EXERCISE INSTRUCTIONS - Lines after the one containing "営利目的での撮影に対して事前申請が必要" are to be omitted; print exactly each line from the start of the records up to and including it.

Stored data entries -
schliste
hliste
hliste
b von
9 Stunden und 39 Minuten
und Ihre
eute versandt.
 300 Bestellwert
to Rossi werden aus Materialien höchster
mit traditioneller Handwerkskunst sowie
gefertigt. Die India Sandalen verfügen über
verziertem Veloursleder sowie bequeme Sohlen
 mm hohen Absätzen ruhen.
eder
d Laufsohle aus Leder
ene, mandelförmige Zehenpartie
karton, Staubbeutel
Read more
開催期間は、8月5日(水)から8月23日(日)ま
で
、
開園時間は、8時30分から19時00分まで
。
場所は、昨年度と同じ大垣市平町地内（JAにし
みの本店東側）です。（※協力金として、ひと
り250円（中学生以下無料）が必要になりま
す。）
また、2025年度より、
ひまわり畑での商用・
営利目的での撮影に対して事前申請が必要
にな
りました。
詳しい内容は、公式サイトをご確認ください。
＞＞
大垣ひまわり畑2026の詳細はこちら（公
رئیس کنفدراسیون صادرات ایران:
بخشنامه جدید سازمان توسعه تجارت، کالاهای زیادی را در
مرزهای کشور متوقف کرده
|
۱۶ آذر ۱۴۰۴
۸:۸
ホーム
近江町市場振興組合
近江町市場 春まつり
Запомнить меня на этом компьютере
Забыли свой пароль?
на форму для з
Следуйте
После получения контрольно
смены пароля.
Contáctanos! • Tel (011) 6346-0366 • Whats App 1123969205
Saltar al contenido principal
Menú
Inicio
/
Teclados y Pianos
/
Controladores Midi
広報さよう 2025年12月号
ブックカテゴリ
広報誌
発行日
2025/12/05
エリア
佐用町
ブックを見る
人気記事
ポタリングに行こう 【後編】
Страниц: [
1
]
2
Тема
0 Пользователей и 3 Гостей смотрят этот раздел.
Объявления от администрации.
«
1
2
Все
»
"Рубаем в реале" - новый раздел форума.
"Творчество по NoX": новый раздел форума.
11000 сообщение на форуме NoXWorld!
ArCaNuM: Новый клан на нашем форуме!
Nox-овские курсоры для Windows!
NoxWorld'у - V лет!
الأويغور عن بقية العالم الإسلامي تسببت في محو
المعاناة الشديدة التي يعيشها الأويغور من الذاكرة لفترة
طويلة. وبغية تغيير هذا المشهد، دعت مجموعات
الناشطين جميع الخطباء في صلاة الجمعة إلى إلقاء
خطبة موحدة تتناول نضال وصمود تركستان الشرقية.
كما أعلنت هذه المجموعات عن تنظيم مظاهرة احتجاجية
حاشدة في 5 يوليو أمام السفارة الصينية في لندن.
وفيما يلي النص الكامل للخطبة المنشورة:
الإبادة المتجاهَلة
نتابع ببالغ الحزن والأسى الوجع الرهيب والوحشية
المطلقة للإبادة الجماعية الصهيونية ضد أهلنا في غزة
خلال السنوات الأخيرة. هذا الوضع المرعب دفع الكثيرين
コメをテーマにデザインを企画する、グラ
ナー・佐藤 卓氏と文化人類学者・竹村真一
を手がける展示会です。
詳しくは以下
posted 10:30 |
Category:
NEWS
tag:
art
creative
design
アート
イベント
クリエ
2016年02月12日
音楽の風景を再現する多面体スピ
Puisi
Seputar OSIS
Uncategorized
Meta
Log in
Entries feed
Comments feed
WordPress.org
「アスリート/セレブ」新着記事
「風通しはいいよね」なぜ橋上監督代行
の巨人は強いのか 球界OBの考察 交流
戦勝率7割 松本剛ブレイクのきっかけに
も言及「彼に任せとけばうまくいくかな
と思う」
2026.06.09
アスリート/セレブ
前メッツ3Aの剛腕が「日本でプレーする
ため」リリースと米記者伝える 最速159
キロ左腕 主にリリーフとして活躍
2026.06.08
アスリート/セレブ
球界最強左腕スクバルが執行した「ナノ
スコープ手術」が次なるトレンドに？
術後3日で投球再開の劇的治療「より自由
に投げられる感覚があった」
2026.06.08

EXERCISE RESULT -
schliste
hliste
hliste
b von
9 Stunden und 39 Minuten
und Ihre
eute versandt.
 300 Bestellwert
to Rossi werden aus Materialien höchster
mit traditioneller Handwerkskunst sowie
gefertigt. Die India Sandalen verfügen über
verziertem Veloursleder sowie bequeme Sohlen
 mm hohen Absätzen ruhen.
eder
d Laufsohle aus Leder
ene, mandelförmige Zehenpartie
karton, Staubbeutel
Read more
開催期間は、8月5日(水)から8月23日(日)ま
で
、
開園時間は、8時30分から19時00分まで
。
場所は、昨年度と同じ大垣市平町地内（JAにし
みの本店東側）です。（※協力金として、ひと
り250円（中学生以下無料）が必要になりま
す。）
また、2025年度より、
ひまわり畑での商用・
営利目的での撮影に対して事前申請が必要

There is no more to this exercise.